As I’ve emphasized in these lecture blogs, we too often reason about the problem we want to solve in terms of the optimization problems we know how to solve. Statistics gives us endless examples of this sort of thinking. We find the solvable statistical models and convince ourselves they apply to our problem. We can always compute the effect difference, tell stories about what the variance of this difference should be under various implausible conditions, and get our papers published and drugs approved when the difference divided by the hypothetical error has magnitude greater than 2.
Corelations and stories become authoritative when you dress them up in technical modeling language like we do in this class. As a mathematical optimization theorist, I’m one of the baddies! But I hope this chapter of Boyd and Vandenberghe shows us why statisticians propose the things they do. The models they can solve are almost always the convex optimization problems. Once we have convex hammers, we see everything as convex nails. There are many nails out there in the world, but I hope that we can heed Tukey and remember these hammers shouldn’t be taken too seriously.
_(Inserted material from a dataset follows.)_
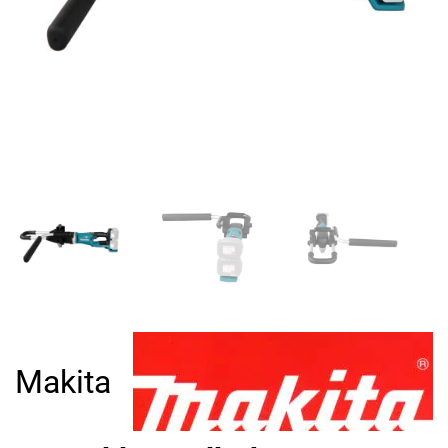
Makita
Nice! I really, really liked this blogpost!
So many great points in this essay. It's interesting to think about your arguments from an econometrics perspective. Model choice in econometrics is guided by economic theory and concerns about causal inference, and econometricians constantly wrestle with issues like endogeneity, model misspecification, & valid instruments to ensure meaningful causal insights, not just statistical significance. The DGP needs to reflect realistic economic assumptions (e.g., market frictions, equilibrium, non-stationary processes, etc.). While both disciplines rely heavily on solvable methods, the econometric approach is more constrained by underlying theory and/or hypothesis, and as i wrote the other day, that often leads to tossing some real neat/efficient mathematics to more sleight of hand techniques.